Sauté the onion in the olive oil for five minutes in a medium saucepan set over medium heat. Sprinkle the flour over the onions and continue sautéing the mixture for 30 seconds. Add the salt, pepper, dried thyme, and spinach to the pan and stir until the ingredients are combined. Cover the pan with a lid and turn the heat to low. Allow the spinach to wilt for 3 minutes.
Stir the milk and heavy cream into the spinach mixture and turn it out into the buttered gratin dish. Then stir together the melted butter, bread crumbs, and 1/4 cup Parmesan cheese, and sprinkle the breadcrumbs over the gratin.
Bake the spinach gratin in the preheated oven for 15 to 20 minutes, until it is hot and bubbly, and the breadcrumbs have turned golden brown.
This dish is a simple and tasty way of serving healthy spinach. However, there are several, alternatives to using it.
- In addition to the spinach, add lightly, steamed florets of broccoli before baking.
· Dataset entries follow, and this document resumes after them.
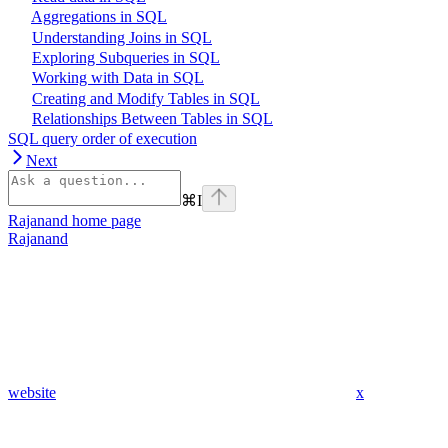
Aggregations in SQL
Understanding Joins in SQL
Exploring Subqueries in SQL
Working with Data in SQL
Creating and Modify Tables in SQL
Relationships Between Tables in SQL
SQL query order of execution
Next
⌘
I
Rajanand
home page
Rajanand
website
x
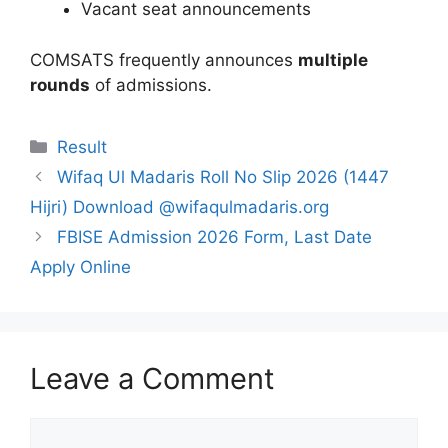
Vacant seat announcements
COMSATS frequently announces
multiple
rounds
of admissions.
Categories
Result
Wifaq Ul Madaris Roll No Slip 2026 (1447
Hijri) Download @wifaqulmadaris.org
FBISE Admission 2026 Form, Last Date
Apply Online
Leave a Comment
Comment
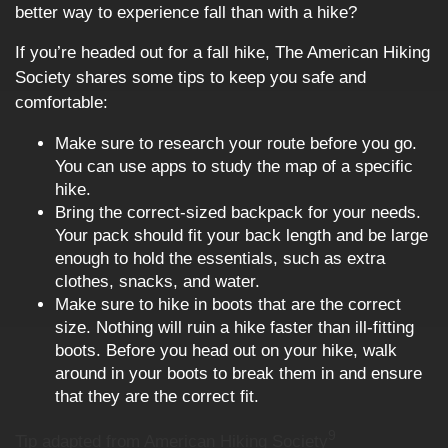
better way to experience fall than with a hike?
If you’re headed out for a fall hike, The American Hiking
Society shares some tips to keep you safe and
comfortable:
Make sure to research your route before you go.
You can use apps to study the map of a specific
hike.
Bring the correct-sized backpack for your needs.
Your pack should fit your back length and be large
enough to hold the essentials, such as extra
clothes, snacks, and water.
Make sure to hike in boots that are the correct
size. Nothing will ruin a hike faster than ill-fitting
boots. Before you head out on your hike, walk
around in your boots to break them in and ensure
that they are the correct fit.
9
Tip adapted from American Hiking Society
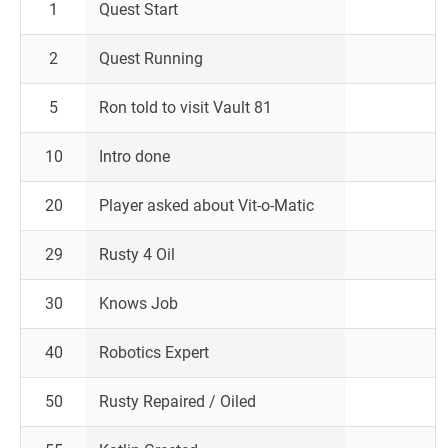
1
Quest Start
2
Quest Running
5
Ron told to visit Vault 81
10
Intro done
20
Player asked about Vit-o-Matic
29
Rusty 4 Oil
30
Knows Job
40
Robotics Expert
50
Rusty Repaired / Oiled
- Mix the spinach with some curly kale and proceed with the recipe as above.
- The choice of cheese can totally alter this dish. Above it is served using Parmesan, to ring the changes use a grated Gruyere or Emmenthal. A strong cheddar also makes a good topping.
- Mix a couple of tablespoons of lightly toasted breadcrumbs to the topping.